4 Feb
2021

News

The Neptune Declaration: why we're calling on Governments to support our seafarers

4 Feb, 2021

As the Covid-19 pandemic continues its devastating impact, Sailors' Society's CEO Sara Baade highlights why we've joined more than 400 companies to sign the Neptune Declaration, calling on Governments around the world to give the world's 1.6 million seafarers the key worker status they rightly deserve.

Invisible heroes – at Sailors’ Society, that’s what we call seafarers. They make great sacrifices to transport almost all the goods we use every day, but they’re cut off from society behind port walls or beyond the horizon, often forgotten by the people who benefit from their work.

Seafarers have never felt more invisible than now.

With the coronavirus pandemic raging around the globe, hundreds of thousands of them have been trapped on board ships for many months after they should have returned home to their families.

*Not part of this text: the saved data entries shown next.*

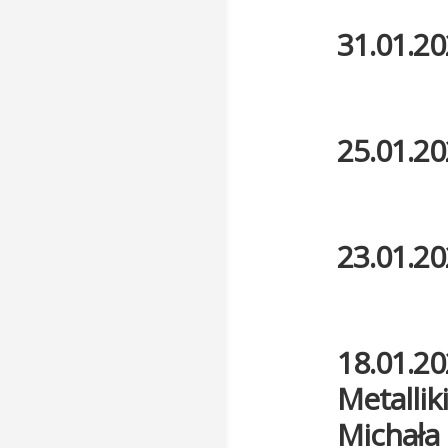
31.01.20
25.01.20
23.01.20
18.01.20
Metallik
Michała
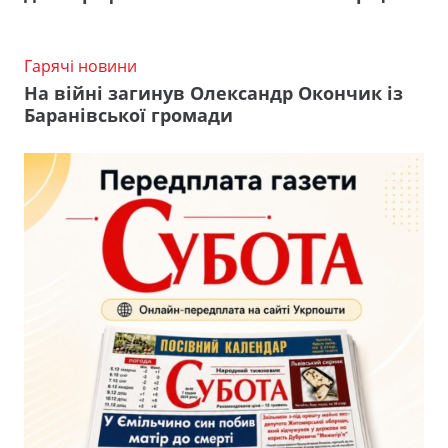
Гарячі новини
На війні загинув Олександр Окончик із
Баранівської громади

Many global governments – preoccupied with stopping the deadly spread of the virus around their countries – have ignored calls to give seafarers key worker status and allow crew changes.

We’re seeing a huge impact on the physical and mental health of the exhausted seafarers stranded at sea, and a crippling financial cost for those who are unable to get to sea to provide for their families.

The men and women of this great industry, that keeps economies turning around the world, are being brought to their knees.

That’s why, along with the other members of the International Christian Maritime Association and more than 400 other companies and organisations, we’ve signed the Neptune Declaration on Seafarer Wellbeing and Crew Change.

The Neptune Declaration urges governments, the maritime industry and other key stakeholders to work together to give seafarers the key worker recognition they deserve, providing them with priority access to vaccines, establishing gold standard health protocols, facilitating crew changes and ensuring air connectivity for seafarers between key maritime hubs.

We need this action now, to prevent a global crisis turning into an ongoing financial and mental health catastrophe for the 1.6 million seafarers on whom we all rely.